The poor kitty had been boarded in a kennel ever since Aunt Cora’s death. It would be nice to have a cat around to keep Lauren from being completely alone, but Marsh didn’t seem very companionable. At least not right now. He looked like he was angry enough to gnaw right through the metal bars on the carrier’s door. Not that she could blame him. She wouldn’t want to be cooped up in a confined space either. She would have let him out, but she feared losing him under the seat. He’d have plenty of space to prowl around inside the cottage.

Lauren wouldn’t let Marsh’s foul mood ruin today for her. She was excited to see what kind of bird activity was in August County compared to South Oakdale. Speaking of birds, Lauren turned down the volume on the stereo and rolled her window down. The cool air from the air conditioner competed with the sweltering heat outside. Ah, there it was. The sounds she’d been looking forward to hearing.

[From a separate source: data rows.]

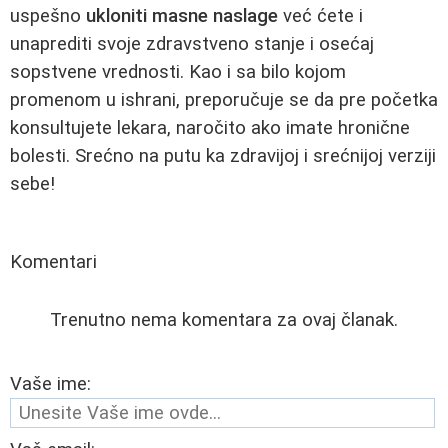
uspešno
ukloniti masne naslage
već ćete i
unaprediti svoje zdravstveno stanje i osećaj
sopstvene vrednosti. Kao i sa bilo kojom
promenom u ishrani, preporučuje se da pre početka
konsultujete lekara, naročito ako imate hronične
bolesti. Srećno na putu ka zdravijoj i srećnijoj verziji
sebe!
Komentari
Trenutno nema komentara za ovaj članak.
Vaše ime: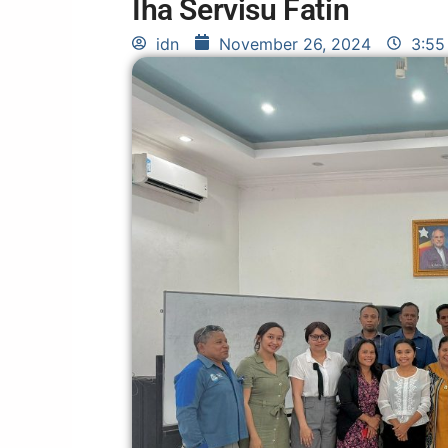
Iha Servisu Fatin
idn
November 26, 2024
3:55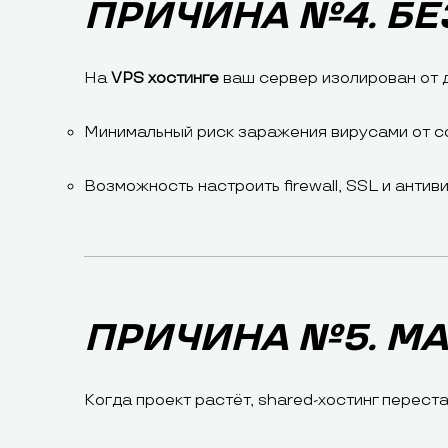
ПРИЧИНА №4. Б
На
VPS хостинге
ваш сервер изолирован от д
Минимальный риск заражения вирусами от 
Возможность настроить firewall, SSL и антив
ПРИЧИНА №5. М
Когда проект растёт, shared-хостинг переста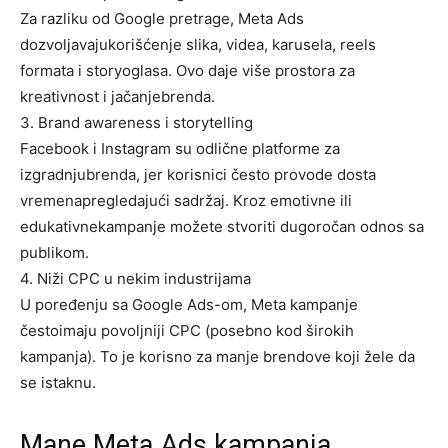
Za razliku od Google pretrage, Meta Ads
dozvoljavajukorišćenje slika, videa, karusela, reels
formata i storyoglasa. Ovo daje više prostora za
kreativnost i jačanjebrenda.
3.
Brand
awareness
i
storytelling
Facebook i Instagram su odlične platforme za
izgradnju
brenda
, jer korisnici često provode dosta
vremenapregledajući sadržaj. Kroz emotivne ili
edukativnekampanje možete stvoriti dugoročan odnos sa
publikom.
4.
Niži
CPC u
nekim
industrijama
U poređenju sa Google Ads-om, Meta kampanje
čestoimaju povoljniji CPC (posebno kod širokih
kampanja). To je korisno za manje brendove koji žele da
se istaknu.
Mane
Meta
Ads
kampanja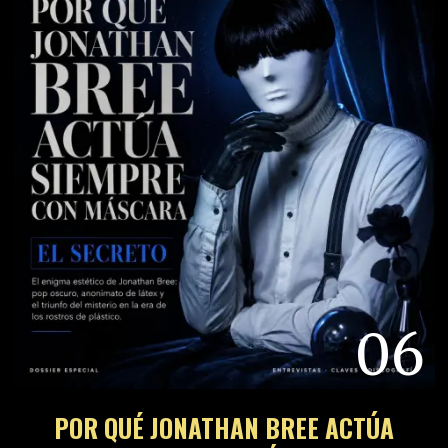
06
POR QUÉ JONATHAN BREE ACTÚA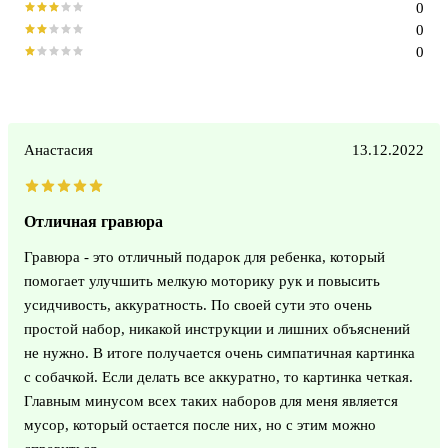
0
0
0
Анастасия
13.12.2022
Отличная гравюра
Гравюра - это отличный подарок для ребенка, который
помогает улучшить мелкую моторику рук и повысить
усидчивость, аккуратность. По своей сути это очень
простой набор, никакой инструкции и лишних объяснений
не нужно. В итоге получается очень симпатичная картинка
с собачкой. Если делать все аккуратно, то картинка четкая.
Главным минусом всех таких наборов для меня является
мусор, который остается после них, но с этим можно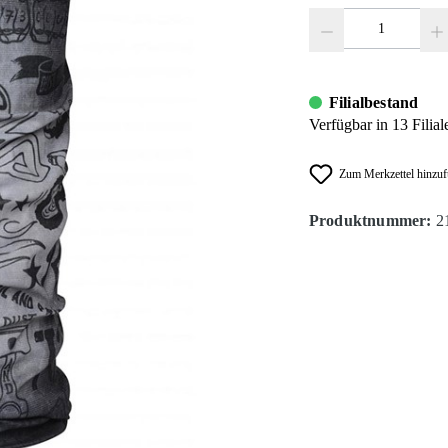
Produkt Anzahl: Gib den
Filialbestand
Verfügbar in 13 Filial
Zum Merkzettel hinzu
Produktnummer:
2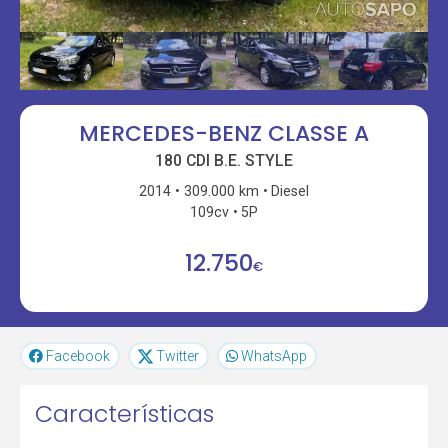
MERCEDES-BENZ CLASSE A
180 CDI B.E. STYLE
2014
309.000 km
Diesel
109cv
5P
12.750
€
Facebook
Twitter
WhatsApp
Características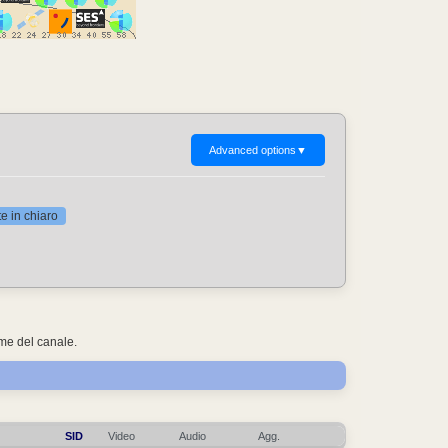
Advanced options
▼
 in chiaro
ome del canale.
SID
Video
Audio
Agg.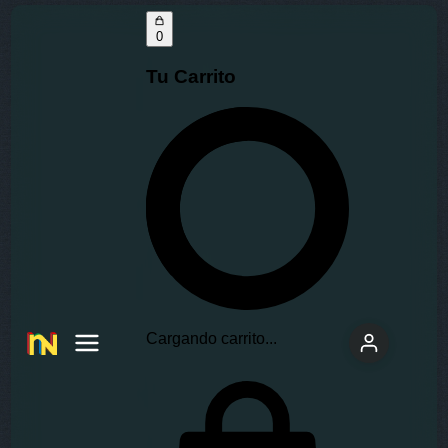
0
Tu Carrito
Cargando carrito...
Insano
Network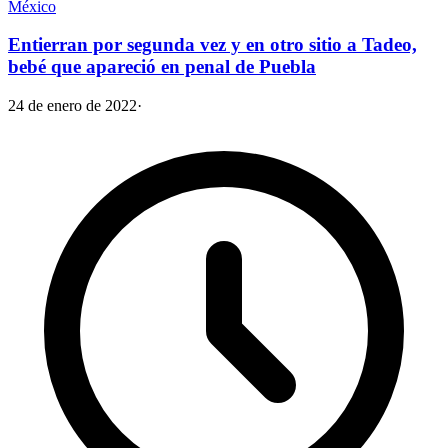
México
Entierran por segunda vez y en otro sitio a Tadeo,
bebé que apareció en penal de Puebla
24 de enero de 2022
·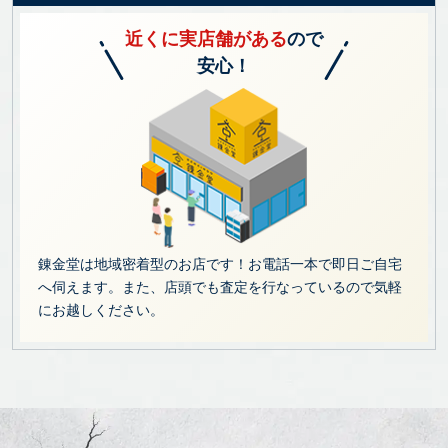
近くに実店舗がある
ので
安心！
錬金堂は地域密着型のお店です！お電話一本で即日ご自宅
へ伺えます。また、店頭でも査定を行なっているので気軽
にお越しください。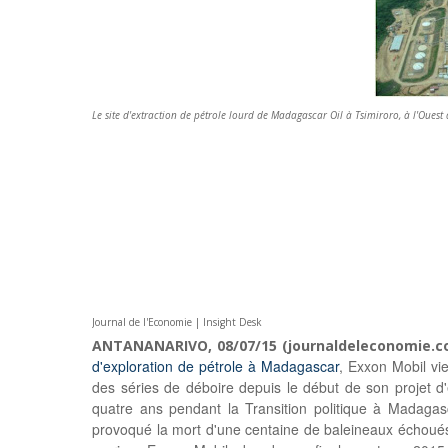
Le site d'extraction de pétrole lourd de Madagascar Oil à Tsimiroro, à l'Oues
Journal de l'Economie | Insight Desk
ANTANANARIVO, 08/07/15 (journaldeleconomie.c
d'exploration de pétrole à Madagascar
, Exxon Mobil vi
des séries de déboire depuis le début de son projet d'
quatre ans pendant la Transition politique à Madagas
provoqué la mort d'une centaine de baleineaux échoués s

Outside in the warm summer air, a plethora of bird songs competed for attention. The sound was music to Lauren’s ears. As an ornithologist, Lauren could easily pick out each individual species and match them to their song. The gurgling song of a marsh wren could be heard in the distance, the secretive bird probably clinging tightly to the reeds. And there was the loud kill-dee of the killdeer and the cheerful twitter of a tree swallow…

Lauren took a deep breath and sighed. Whatever doubts that lingered about her decision to move into the cottage fluttered away like the red-shouldered blackbird outside the car. When her little car bounced over a pothole, Marsh growled low in his throat. He wasn’t happy about riding in the car or about life in general. The look he gave her from behind the metal bars—whew!—suffice to say that if looks could kill, then Lauren would be flat on her back.

“We’re almost there, I think,” Lauren reassured the frightened kitty. In fact, she wasn’t entirely sure how far they were from the cottage. She hadn’t been there in years and all she had was a blurry printout of the directions in case she got lost.

Marsh hissed his reply.

When Teal Manor came into view, Lauren knew she was close. She slowed the car and admired the beautiful architecture of the sprawling mansion. Its gable roof jutted into the sky and what she could see of the manor beyond the gates was imposing. Oak, laurel and alder trees dotted the front yard. She remembered the spectacular mansion from her childhood visits to the cottage. As a child, she had marveled over its tremendous size and had pretended a princess lived inside its walls.

Lauren wondered who lived there now, if anyone. It looked vacant and the landscaping was overgrown. There were no cars parked out front and a giant rusty wrought iron gate stood guard. What a pity for such a regal place to sit empty and neglected! Oh, well, it could have been haunted for all she knew. A small shiver crept up her spine and she shook away the silly notion. The last time she’d been to visit Aunt Cora, the mansion didn’t seem so mysterious.

Marsh hissed and Lauren kept driving. Immediately past the mansion, Aunt Cora’s mailbox came into view. There it was. 22 Blue Heron Lane. The cottage was a lot closer to the mansion than she remembered.

While everything else was overgrown and deserted, the cottage’s mailbox remained as cheerful as Lauren remembered. The numbers were painted bright yellow underneath a hand painted silhouette of a sharp-shinned hawk. Her aunt’s doing. Lauren remembered the summer Aunt Cora had painted it there like it was yesterday.